Heineken Net Profits Up 20% in H1
Van Boxmeer: “The integration of Scottish & Newcastle and our other newly acquired businesses is now completed. There are clear signs that our specific plans to improve profitability in each of these businesses and to strengthen our long-term market position in the UK are bearing fruit.”
26 Aug 2009 --- Heineken N.V. has announced strong organic net profit (beia) growth of 12%, despite lower volumes, driven by robust pricing and cost reductions. Net profit (beia) amounted to EUR483 million, diluted by financing costs related to acquisitions. Net profit was 20% higher at EUR489 million due to organic growth and an exceptional gain on the purchase of Globe notes and bank debt;
The company announced that its UK performance was encouraging driven by market share gains, sound pricing and cost reductions. There were EUR50 million of cost savings from Total Cost Management programme; which equates to annualised savings of EUR120 million.
Jean-François van Boxmeer, Chairman of the Executive Board and CEO, commented: “This has been a strong first half performance, confirming that our value strategy is delivering results. The strength of our brand portfolio has enabled us to support our margins, achieving a stable top line performance despite lower volumes.”
“Our rigorous Total Cost Management programme is delivering early results, with annualised savings of EUR120 million achieved. We see substantial opportunity to drive down our cost base in the second half of the year and beyond. Focused actions by our management teams to improve profitability, reduce capital expenditure and control working capital has improved our free operating cash flow by more than EUR500 million.”
“We continue to prioritise investments where we see opportunity to grow the value of our operations. This is demonstrated by double-digit revenue and EBIT (beia) growth in our African region and the organic profit growth in Western Europe. We have maintained the price positioning of our brands with the Heineken brand outperforming the overall portfolio.”
“The integration of Scottish & Newcastle and our other newly acquired businesses is now completed. There are clear signs that our specific plans to improve profitability in each of these businesses and to strengthen our long-term market position in the UK are bearing fruit.”

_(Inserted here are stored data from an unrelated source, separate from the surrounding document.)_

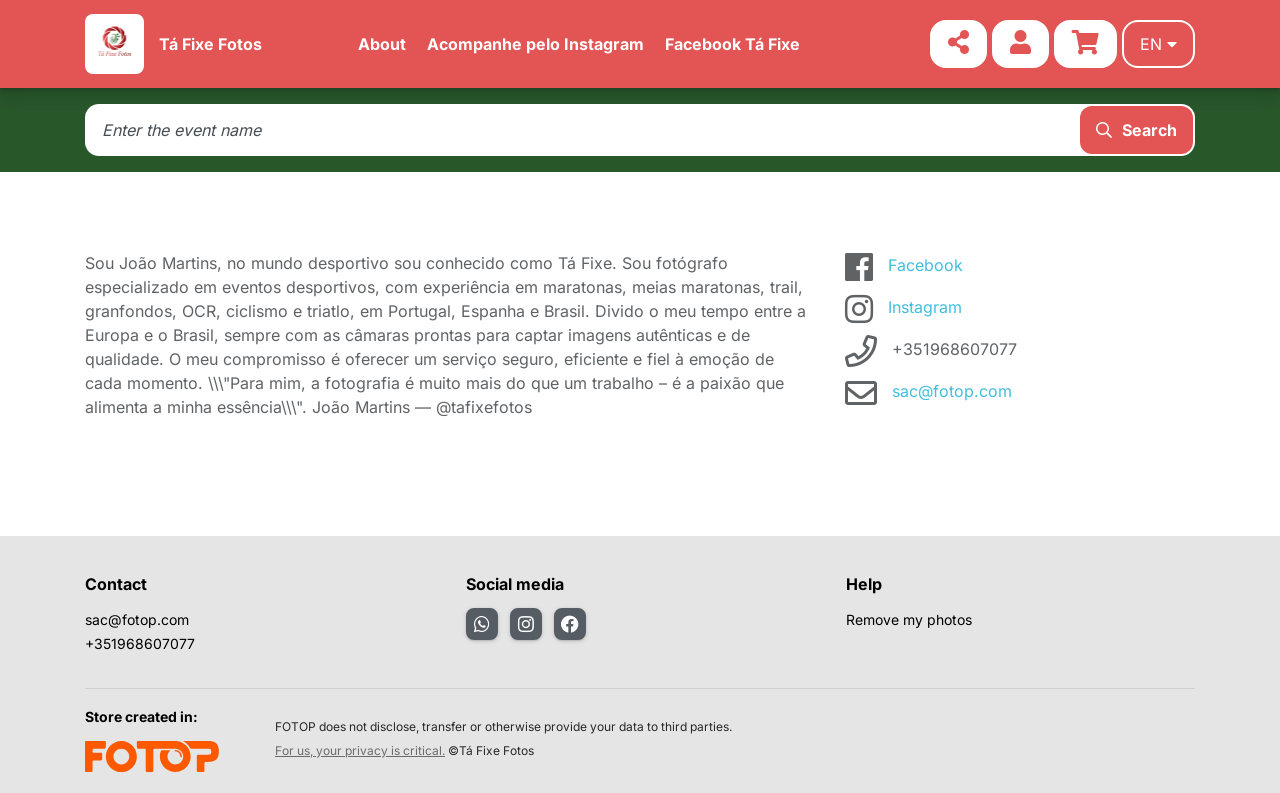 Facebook (925, 265)
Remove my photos (909, 619)
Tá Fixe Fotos (210, 44)
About (382, 44)
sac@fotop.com (952, 391)
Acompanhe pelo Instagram (535, 44)
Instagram (925, 307)
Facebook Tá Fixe (732, 44)
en (1158, 44)
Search (1136, 130) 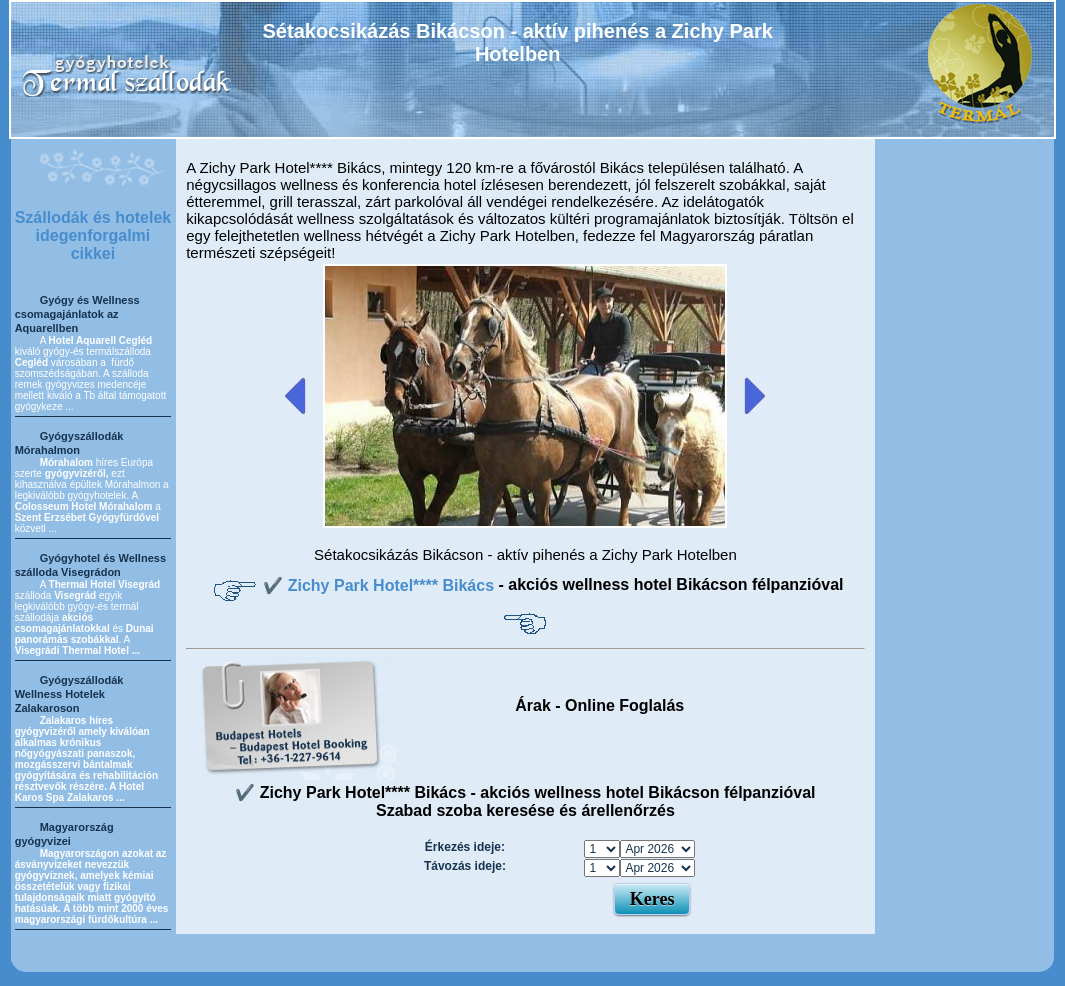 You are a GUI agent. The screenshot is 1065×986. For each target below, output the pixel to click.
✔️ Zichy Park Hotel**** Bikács (380, 585)
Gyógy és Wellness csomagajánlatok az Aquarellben (77, 314)
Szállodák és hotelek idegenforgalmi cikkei (93, 235)
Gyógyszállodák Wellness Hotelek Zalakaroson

“The economic and trading conditions remain difficult, and there will be continued pressure on volumes in the second half of 2009. However, our focus on brand building, prioritised investment and rigorous cost reduction will continue to deliver value in the second half of the year.”
Heineken said it remains cautious on the development of global beer consumption and expects year-on-year volume declines in many markets in the second half of 2009 as a result of rising unemployment and lower disposable incomes. However, Heineken expects the rate of decline to ease towards the end of 2009 due to less demanding comparisons. The Africa and Middle East region is expected to continue to perform well albeit at a lower growth rate than in the first half of the year.
Heineken will continue its focus on brand building, cash flow generation, debt reduction, cost reduction, and improving the performance of newly acquired companies. The company will maintain the price position of its key brands. All main brands will be supported by the appropriate level of marketing investments. Better pricing will continue to have a positive effect, although the impact will be less than in the first half of 2009. In markets with high inflation or margin deterioration, the company will aim to maintain its pricing position in the second half of the year. For the second half, Heineken expects the negative currency impact on results, especially of the US dollar, Nigerian naira and Polish zloty, to be larger. The Total Cost Management programme will continue to deliver cost savings in the second half of the year, which will help to drive margins. As a result of the above, Heineken expects organic net profit (beia) growth for the full year of 2009 to be at least high single-digit.